Meu pai, corinthiano roxo, costuma dizer que sente falta “daquele Corinthians”. Todos que têm pais que gostam de futebol já ouviram algo parecido. “Na minha época, o futebol era muito mais bonito”; “Sou do tempo em que a seleção brasileira tinha craques de verdade; “Nixon? Não joga 10% do Zico”. Embora essas frases estejam recheadas de muito saudosismo, e diversas vezes sejam pautadas por comparações anacrônicas, elas têm seu fundo de verdade. No caso do meu pai, sou obrigado a dizer que seu sentimento tem bastante fundamento.

“Aquele Corinthians” que meu pai tanto fala, não tem período muito bem definido. Mas segundo meu velho, era o time que jogava pra frente, pressionava o adversário do início ao fim, em algumas de forma até imprudente. “Tomava 2, mas fazia 5”, diz ele.

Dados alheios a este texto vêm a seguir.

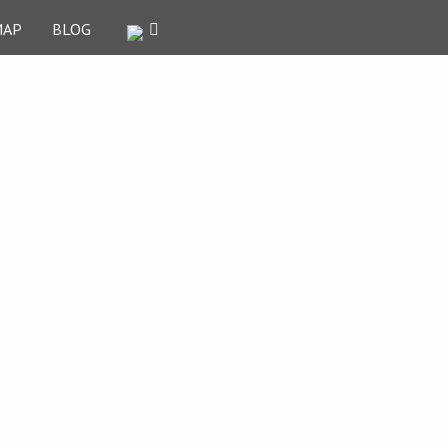
MAP
BLOG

Por essa descrição, acredito que ele possa estar se referindo ao esquadrão bi campeão brasileiro de Marcelinho Carioca e cia, ou mesmo ao histórico time da Democracia Corinthiana, equipes famosas por sua vocação ofensiva e futebol bonito. O fato é que independente da qualidade e ofensividade de suas equipes, muitos torcedores corinthianos sentem falta de um Corinthians mais passional.

A importantíssima vitória sobre o Atlético Mineiro na rodada passada colocou de vez o Corinthians na briga pelo título brasileiro. A equipe mineira, contudo, jogou melhor do que o Corinthians. Teve diversas chances de gol, e obrigou os comandados de Tite a passar praticamente toda a segunda etapa no seu campo de defesa. Entretanto, se engana quem acredita que o Corinthians não mereceu a vitória, afinal de contas, o time corinthiano superou uma equipe melhor, e contou com mais uma apresentação perfeita de seu sistema defensivo – já são 5 jogos em que a defesa corinthiana não é vazada. E por incrível que pareça, essa apresentação deu indícios fortes de que Tite está remontando uma equipe competitiva. Estão lá os ingredientes que o corinthiano se acostumou a ver nos últimos anos: vitória magra, defesa sólida e equipe cerebral. Tudo que meu pai critica, mas é inegável que foi com essa fórmula que o Corinthians conseguiu muito sucesso nos últimos anos, mais especificamente no Brasileirão de 2011. Por mais que a vontade de voltar a ver um Corinthians forte e ofensivo seja sempre uma ideia atrativa no imaginário corinthiano, é necessário admitir que o DNA – extremamente vencedor – do Corinthians nos últimos anos é de um time eficiente, cerebral, e que não apresenta o menor constrangimento em se defender excessivamente para conseguir o resultado.

Depois de passar um ano sem treinar nenhuma equipe, Tite estudou e se renovou. No seu retorno ao Parque São Jorge, o treinador gaúcho tentou colocar em prática uma nova mentalidade de esquema de jogo, mais ofensiva e vistosa, e que deu certo por um breve período. No entanto, parece que um saudoso conservadorismo devolve o Corinthians para o caminho mais familiar. Dessa forma, não deveremos voltar a ver tão cedo “aquele Corinthians” passional que tanto fez meu pai feliz, mas é fato que estamos presenciando a reconstrução de uma equipe competitiva, segura e com a cara do Corinthians dos últimos anos. E essa cara, gostemos ou não, coloca o Corinthians na briga pelo título brasileiro.